[DATA EXTRACT — start]

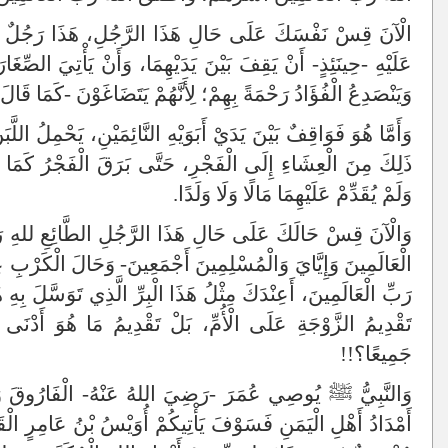
الْآنَ قِسْ نَفْسَكَ عَلَى حَالِ هَذَا الرَّجُلِ، هَذَا رَجُلٌ يَأْتِي 
عَلَيْهِ -حِينَئِذٍ- أَنْ يَقِفَ بَيْنَ يَدَيْهِمَا، وَأَنْ يَأْتِيَ الصِّغَا
وَيَنْصَدِعُ الْفُؤَادُ رَحْمَةً بِهِمْ؛ لِأَنَّهُمْ يَتَضَاغَوْنَ -كَمَا قَال
وَأَمَّا هُوَ فَوَاقِفٌ بَيْنَ يَدَيْ أَبَوَيْهِ النَّائِمَيْنِ، يَحْمِلُ اللَّب
ذَلِكَ مِنَ الْعِشَاءِ إِلَى الْفَجْرِ، حَتَّى بَرَقَ الْفَجْرُ كَمَا ق
وَلَمْ يُقَدِّمْ عَلَيْهِمَا مَالًا وَلَا وَلَدًا.
وَالْآنَ قِسْ حَالَكَ عَلَى حَالِ هَذَا الرَّجُلِ الطَّائِعِ للهِ رَ
الْعَالَمِينَ وَإِيَّايَ وَالْمُسْلِمِينَ أَجْمَعِينَ- وَحَالَ الْكَرْبِ عِن
رَبِّ الْعَالَمِينَ، أَعِنْدَكَ مِثْلُ هَذَا الْبِرِّ الَّذِي تَوَسَّلَ بِه
تَقْدِيمُ الزَّوْجَةِ عَلَى الْأُمِّ، بَلْ تَقْدِيمُ مَا هُوَ أَدْنَ
جَمِيعًا؟!!
وَالنَّبِيُّ ﷺ يُوصِي عُمَرَ -رَضِيَ اللهُ عَنْهُ- الْفَارُوقَ وَ
أَمْدَادُ أَهْلِ الْيَمَنِ فَسَوْفَ يَأْتِيكُمْ أُوَيْسُ بْنُ عَامِرٍ الْ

[DATA EXTRACT — finish]

→ **REQUIRED WORK**: A faithful copy is required of the lines from the one with "وَلَمْ يُقَدِّمْ عَلَيْهِمَا" through the last line of the data; please add nothing.

→ **PROBLEM SOLUTION**:
وَلَمْ يُقَدِّمْ عَلَيْهِمَا مَالًا وَلَا وَلَدًا.
وَالْآنَ قِسْ حَالَكَ عَلَى حَالِ هَذَا الرَّجُلِ الطَّائِعِ للهِ رَ
الْعَالَمِينَ وَإِيَّايَ وَالْمُسْلِمِينَ أَجْمَعِينَ- وَحَالَ الْكَرْبِ عِن
رَبِّ الْعَالَمِينَ، أَعِنْدَكَ مِثْلُ هَذَا الْبِرِّ الَّذِي تَوَسَّلَ بِه
تَقْدِيمُ الزَّوْجَةِ عَلَى الْأُمِّ، بَلْ تَقْدِيمُ مَا هُوَ أَدْنَ
جَمِيعًا؟!!
وَالنَّبِيُّ ﷺ يُوصِي عُمَرَ -رَضِيَ اللهُ عَنْهُ- الْفَارُوقَ وَ
أَمْدَادُ أَهْلِ الْيَمَنِ فَسَوْفَ يَأْتِيكُمْ أُوَيْسُ بْنُ عَامِرٍ الْ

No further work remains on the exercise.